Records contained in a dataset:
□ □ □

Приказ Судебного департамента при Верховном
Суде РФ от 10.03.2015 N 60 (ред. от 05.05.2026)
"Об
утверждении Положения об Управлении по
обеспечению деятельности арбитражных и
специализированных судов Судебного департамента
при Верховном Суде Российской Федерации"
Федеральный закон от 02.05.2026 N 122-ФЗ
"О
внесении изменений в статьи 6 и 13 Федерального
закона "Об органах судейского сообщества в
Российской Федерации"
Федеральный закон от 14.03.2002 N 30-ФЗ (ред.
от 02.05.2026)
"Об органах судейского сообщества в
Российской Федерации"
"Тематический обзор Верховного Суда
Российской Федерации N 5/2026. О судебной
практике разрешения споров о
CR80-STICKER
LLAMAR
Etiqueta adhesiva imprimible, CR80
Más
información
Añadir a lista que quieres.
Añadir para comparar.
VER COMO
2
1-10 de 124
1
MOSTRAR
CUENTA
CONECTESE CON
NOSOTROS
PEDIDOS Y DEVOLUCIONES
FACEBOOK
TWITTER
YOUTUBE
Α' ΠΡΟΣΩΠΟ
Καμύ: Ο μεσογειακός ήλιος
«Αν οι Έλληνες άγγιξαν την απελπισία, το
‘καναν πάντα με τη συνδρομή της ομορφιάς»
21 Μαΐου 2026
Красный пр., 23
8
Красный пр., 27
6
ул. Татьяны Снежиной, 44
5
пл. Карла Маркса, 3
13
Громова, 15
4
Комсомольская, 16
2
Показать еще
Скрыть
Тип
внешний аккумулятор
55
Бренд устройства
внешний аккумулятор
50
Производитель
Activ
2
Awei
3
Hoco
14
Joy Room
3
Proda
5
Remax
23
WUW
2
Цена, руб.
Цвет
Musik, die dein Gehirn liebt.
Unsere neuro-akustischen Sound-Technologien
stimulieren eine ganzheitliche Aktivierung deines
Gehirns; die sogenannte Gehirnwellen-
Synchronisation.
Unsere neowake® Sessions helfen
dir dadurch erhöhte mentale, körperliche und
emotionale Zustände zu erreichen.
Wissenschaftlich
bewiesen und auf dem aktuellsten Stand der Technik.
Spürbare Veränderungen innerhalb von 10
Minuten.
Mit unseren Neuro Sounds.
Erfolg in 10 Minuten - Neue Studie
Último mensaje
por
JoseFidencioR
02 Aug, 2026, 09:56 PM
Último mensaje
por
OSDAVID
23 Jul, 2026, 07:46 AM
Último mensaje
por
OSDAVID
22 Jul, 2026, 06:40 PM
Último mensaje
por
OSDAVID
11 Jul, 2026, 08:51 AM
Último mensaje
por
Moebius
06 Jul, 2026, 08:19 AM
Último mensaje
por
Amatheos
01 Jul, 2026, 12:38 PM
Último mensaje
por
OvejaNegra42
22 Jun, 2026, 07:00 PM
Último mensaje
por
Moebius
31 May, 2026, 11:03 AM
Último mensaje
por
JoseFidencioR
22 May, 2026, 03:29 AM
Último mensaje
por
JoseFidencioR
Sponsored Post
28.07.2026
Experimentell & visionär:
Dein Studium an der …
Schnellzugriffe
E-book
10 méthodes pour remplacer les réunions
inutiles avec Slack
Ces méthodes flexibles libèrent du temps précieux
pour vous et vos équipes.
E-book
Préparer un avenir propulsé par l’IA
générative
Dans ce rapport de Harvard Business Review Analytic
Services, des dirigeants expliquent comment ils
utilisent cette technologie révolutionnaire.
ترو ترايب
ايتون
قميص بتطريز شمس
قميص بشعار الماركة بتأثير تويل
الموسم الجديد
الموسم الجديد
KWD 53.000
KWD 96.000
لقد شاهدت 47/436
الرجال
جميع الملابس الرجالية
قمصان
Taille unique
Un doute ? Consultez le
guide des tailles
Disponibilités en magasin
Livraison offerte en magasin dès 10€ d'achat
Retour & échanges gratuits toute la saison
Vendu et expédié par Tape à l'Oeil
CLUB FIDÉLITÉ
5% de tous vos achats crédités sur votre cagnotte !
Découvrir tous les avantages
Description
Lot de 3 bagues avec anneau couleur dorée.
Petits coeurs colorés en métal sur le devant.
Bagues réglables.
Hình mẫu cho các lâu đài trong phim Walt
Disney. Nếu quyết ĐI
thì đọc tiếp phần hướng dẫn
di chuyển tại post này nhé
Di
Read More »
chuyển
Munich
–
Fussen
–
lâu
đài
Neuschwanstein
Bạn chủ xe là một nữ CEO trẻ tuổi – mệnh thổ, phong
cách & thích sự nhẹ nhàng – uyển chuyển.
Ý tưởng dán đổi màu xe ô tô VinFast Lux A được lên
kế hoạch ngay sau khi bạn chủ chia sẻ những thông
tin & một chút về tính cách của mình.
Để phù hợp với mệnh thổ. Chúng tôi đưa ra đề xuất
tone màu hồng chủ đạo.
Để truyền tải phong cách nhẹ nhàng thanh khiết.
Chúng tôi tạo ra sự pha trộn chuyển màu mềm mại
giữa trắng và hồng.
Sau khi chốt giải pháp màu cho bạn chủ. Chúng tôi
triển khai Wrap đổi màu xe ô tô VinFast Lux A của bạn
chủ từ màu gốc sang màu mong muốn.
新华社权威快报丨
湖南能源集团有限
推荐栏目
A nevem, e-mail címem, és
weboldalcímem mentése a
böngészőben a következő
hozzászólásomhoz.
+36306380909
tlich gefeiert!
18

□ □ □

● WHAT IS BEING ASKED
Only the lines with "Chúng" are needed; find them in the records and copy each one.

● TASK ANSWER
Để phù hợp với mệnh thổ. Chúng tôi đưa ra đề xuất
Chúng tôi tạo ra sự pha trộn chuyển màu mềm mại
Sau khi chốt giải pháp màu cho bạn chủ. Chúng tôi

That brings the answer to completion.